2015-05-22 Thread Steve Jalim
Amen to 3 and 3a - that's been proving one of the fiddliest aspects when 
there are lots of migrations to squash - trial-end-error checking of how 
many you can get away with squashing in one go while avoiding dependency 
issues from other apps

On Thursday, May 21, 2015 at 11:08:42 AM UTC+1, Piotr Maliński wrote:
>
> I made some tricky migration squashing in few projects recently. It works 
> but still could be made better. 
>
> 1. squashed migrations could have explicit flag indicating that it's a 
> squash-initial migration. More complex squashes or optimizing squash can 
> lead to problems when it will not fake but try to apply on existing 
> database. Global --fake isn't a handy solutions for some deployment 
> solutions.

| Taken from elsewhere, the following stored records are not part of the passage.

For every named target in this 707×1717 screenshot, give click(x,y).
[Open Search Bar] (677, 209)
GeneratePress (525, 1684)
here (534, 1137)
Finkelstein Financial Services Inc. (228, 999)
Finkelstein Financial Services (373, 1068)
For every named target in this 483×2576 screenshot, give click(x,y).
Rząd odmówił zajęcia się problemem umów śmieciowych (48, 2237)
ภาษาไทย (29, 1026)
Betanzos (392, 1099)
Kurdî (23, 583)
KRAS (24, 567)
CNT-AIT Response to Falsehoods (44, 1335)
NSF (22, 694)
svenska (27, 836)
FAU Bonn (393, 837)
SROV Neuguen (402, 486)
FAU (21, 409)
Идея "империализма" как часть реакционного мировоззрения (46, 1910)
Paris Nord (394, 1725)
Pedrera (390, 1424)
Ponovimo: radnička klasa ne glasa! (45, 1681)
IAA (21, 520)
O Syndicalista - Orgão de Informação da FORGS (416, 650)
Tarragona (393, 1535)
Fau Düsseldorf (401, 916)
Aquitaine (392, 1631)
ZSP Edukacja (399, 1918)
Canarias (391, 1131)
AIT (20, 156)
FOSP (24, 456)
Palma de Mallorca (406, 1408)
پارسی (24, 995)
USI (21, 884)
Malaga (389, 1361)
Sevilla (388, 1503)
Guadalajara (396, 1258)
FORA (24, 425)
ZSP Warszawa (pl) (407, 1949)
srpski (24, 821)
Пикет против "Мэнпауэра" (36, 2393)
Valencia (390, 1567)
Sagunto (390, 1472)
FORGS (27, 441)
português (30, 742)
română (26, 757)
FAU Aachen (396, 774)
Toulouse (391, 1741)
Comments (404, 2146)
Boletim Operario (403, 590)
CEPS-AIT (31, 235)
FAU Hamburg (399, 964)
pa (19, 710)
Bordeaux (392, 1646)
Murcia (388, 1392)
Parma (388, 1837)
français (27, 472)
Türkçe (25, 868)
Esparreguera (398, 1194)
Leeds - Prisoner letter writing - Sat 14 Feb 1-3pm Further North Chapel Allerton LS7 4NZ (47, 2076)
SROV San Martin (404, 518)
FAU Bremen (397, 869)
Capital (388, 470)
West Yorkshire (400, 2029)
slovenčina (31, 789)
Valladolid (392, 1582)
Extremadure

Or just fake every 0001* migration if any other 0001* migration 
> was applied for given app in the past.
> 2. there could be a "resquash" option that would not make a squash of a 
> squash but just optimize operations if possible for given squash 
> (application with one migration that is a squash).
> 3. there could be a "testmigrations" command/option that would try to 
> migrate everything on a test database (or just given application with 
> dependencies) - similar to running some test just to get the migrations 
> going.
> 3a. As a bonus - check if database schema is the same when migrated with 
> old squash versus new optimized squash.